[Transcribed page contents]
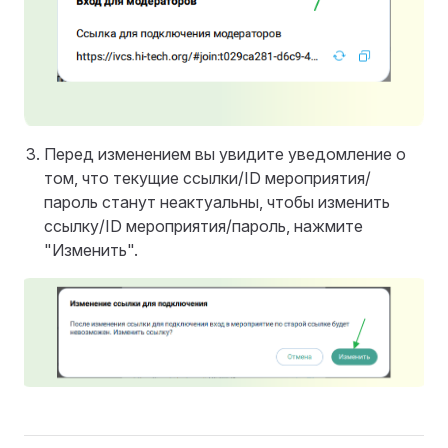
Перед изменением вы увидите уведомление о
том, что текущие ссылки/ID мероприятия/
пароль станут неактуальны, чтобы изменить
ссылку/ID мероприятия/пароль, нажмите
"Изменить".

▸ **What you are asked to do**: The answer must consist of each line in the entries above that includes "пароль".

▸ **Exercise response**:
пароль станут неактуальны, чтобы изменить
ссылку/ID мероприятия/пароль, нажмите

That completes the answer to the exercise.